Search code examples
pythongeneratorcoroutineyieldyield-from

Avoiding extra `next` call after `yield from` in Python generator


Please see the below snippet, run with Python 3.10:

from collections.abc import Generator

DUMP_DATA = 5, 6, 7

class DumpData(Exception):
    """Exception used to indicate to yield from DUMP_DATA."""

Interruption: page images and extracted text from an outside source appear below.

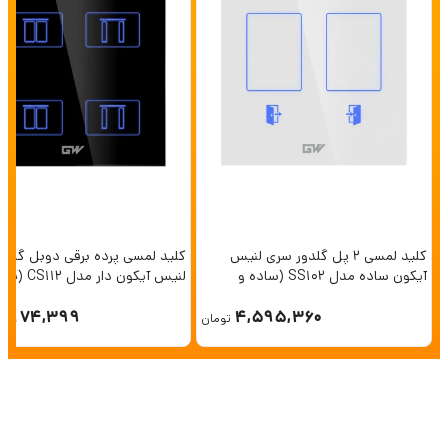
کلید لمسی 2 پل گلدور سری لنیس
کلید لمسی پرده برقی دوبل گلدو
آیکون ساده مدل SS102 (ساده و
لنیس آیکون دار مدل
هوشمند)
هوشمند)
5,174,399
4,595,360
تومان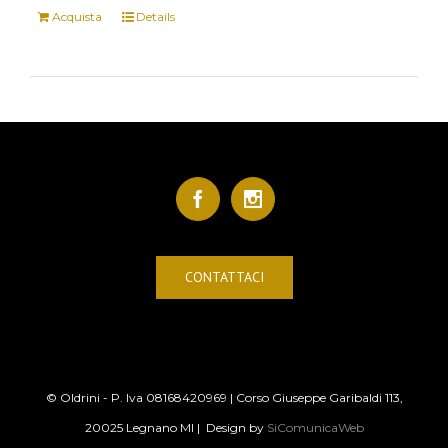
Acquista
Details
CONTATTACI
© Oldrini - P. Iva 08168420969 | Corso Giuseppe Garibaldi 113,
20025 Legnano MI | Design by
SiComunicaWeb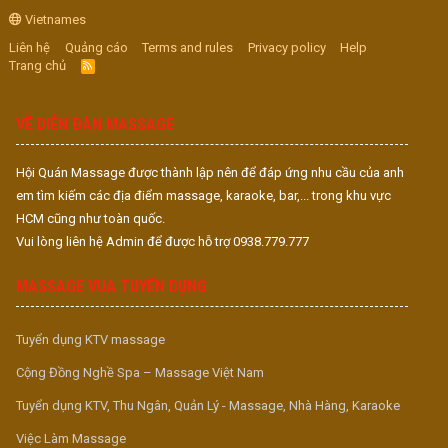
Vietnames
Liên hệ
Quảng cáo
Terms and rules
Privacy policy
Help
Trang chủ
R
S
S
VỀ DIỄN ĐÀN MASSAGE
Hội Quán Massage được thành lập nên để đáp ứng nhu cầu của anh
em tìm kiếm các địa điểm massage, karaoke, bar,... trong khu vực
HCM cũng như toàn quốc.
Vui lòng liên hệ Admin để được hỗ trợ 0938.779.777
MASSAGE VUA TUYỂN DỤNG
Tuyển dụng KTV massage
Cộng Đồng Nghề Spa – Massage Việt Nam
Tuyển dụng KTV, Thu Ngân, Quản Lý - Massage, Nhà Hàng, Karaoke
Việc Làm Massage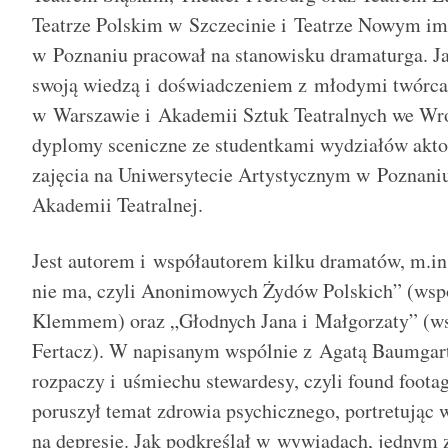
Teatrze Polskim w Szczecinie i Teatrze Nowym i
w Poznaniu pracował na stanowisku dramaturga. Ja
swoją wiedzą i doświadczeniem z młodymi twórca
w Warszawie i Akademii Sztuk Teatralnych we Wr
dyplomy sceniczne ze studentkami wydziałów akto
zajęcia na Uniwersytecie Artystycznym w Poznaniu
Akademii Teatralnej.
Jest autorem i współautorem kilku dramatów, m.in
nie ma, czyli Anonimowych Żydów Polskich” (wsp
Klemmem) oraz „Głodnych Jana i Małgorzaty” (w
Fertacz). W napisanym wspólnie z Agatą Baumgart
rozpaczy i uśmiechu stewardesy, czyli found footag
poruszył temat zdrowia psychicznego, portretując 
na depresję. Jak podkreślał w wywiadach, jednym z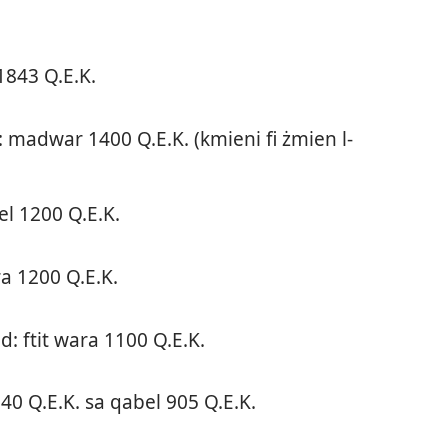
843 Q.E.K.
 madwar 1400 Q.E.K. (kmieni fi żmien l-​
el 1200 Q.E.K.
ra 1200 Q.E.K.
d: ftit wara 1100 Q.E.K.
940 Q.E.K. sa qabel 905 Q.E.K.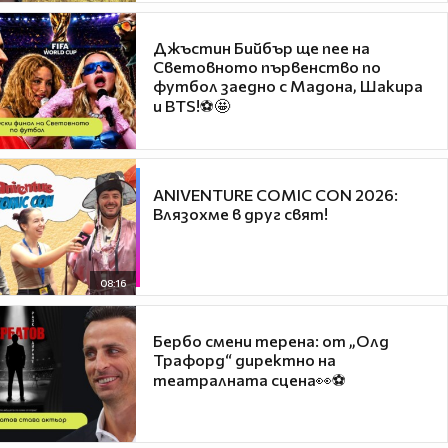
Джъстин Бийбър ще пее на
Световното първенство по
футбол заедно с Мадона, Шакира
и BTS!⚽🤩
ANIVENTURE COMIC CON 2026:
Влязохме в друг свят!
08:16
Бербо смени терена: от „Олд
Трафорд“ директно на
театралната сцена👀⚽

def sample_gen() -> Generator[int | None, int, None]:
    out_value: int | None = None
    while True:
        try:
            in_value = yield out_value
        except DumpData:
            yield len(DUMP_DATA)
            yield from DUMP_DATA
            out_value = None
            continue
        out_value = in_value

My question pertains to the DumpData path where there is a yield from. After that yield from, there needs to be a next(g) call, to bring the generator back to the main yield statement so we can send:

def main() -> None:
    g = sample_gen()
    next(g)  # Initialize
    assert g.send(1) == 1
    assert g.send(2) == 2

    # Okay let's dump the data
    num_data = g.throw(DumpData)
    data = tuple(next(g) for _ in range(num_data))
    assert data == DUMP_DATA

    # How can one avoid this `next` call, before it works again?
    next(g)
    assert g.send(3) == 3

How can this extra next call be avoided?


Solution

  • When you yield from a tuple directly, the built-in tuple_iterator (which sample_gen delegates to) handles an additional "final value" yield before it terminates. It does not have a send method (unlike generators in general) and returns a final value None to sample_gen.

    The behavior:

    yield from DUMP_DATA  # is equivalent to:
    yield from tuple_iterator(DUMP_DATA)
    
    def tuple_iterator(t):
        for item in t:
            yield item
        return None
    

    You can implement tuple_iterator_generator, with usage:

    try:
        in_value = yield out_value
    except DumpData:
        yield len(DUMP_DATA)
        in_value = yield from tuple_iterator_generator(DUMP_DATA)
    out_value = in_value
    
    def tuple_iterator_generator(t):
        in_value = None
        for item in t:
            in_value = yield item
        return in_value
    

    Or just not use yield from if you don't want that behavior:

    try:
        in_value = yield out_value
    except DumpData:
        yield len(DUMP_DATA)
        for out_value in DUMP_DATA:
            in_value = yield out_value
    out_value = in_value
    

    See https://docs.python.org/3/whatsnew/3.3.html#pep-380-syntax-for-delegating-to-a-subgenerator for a use case of that behavior.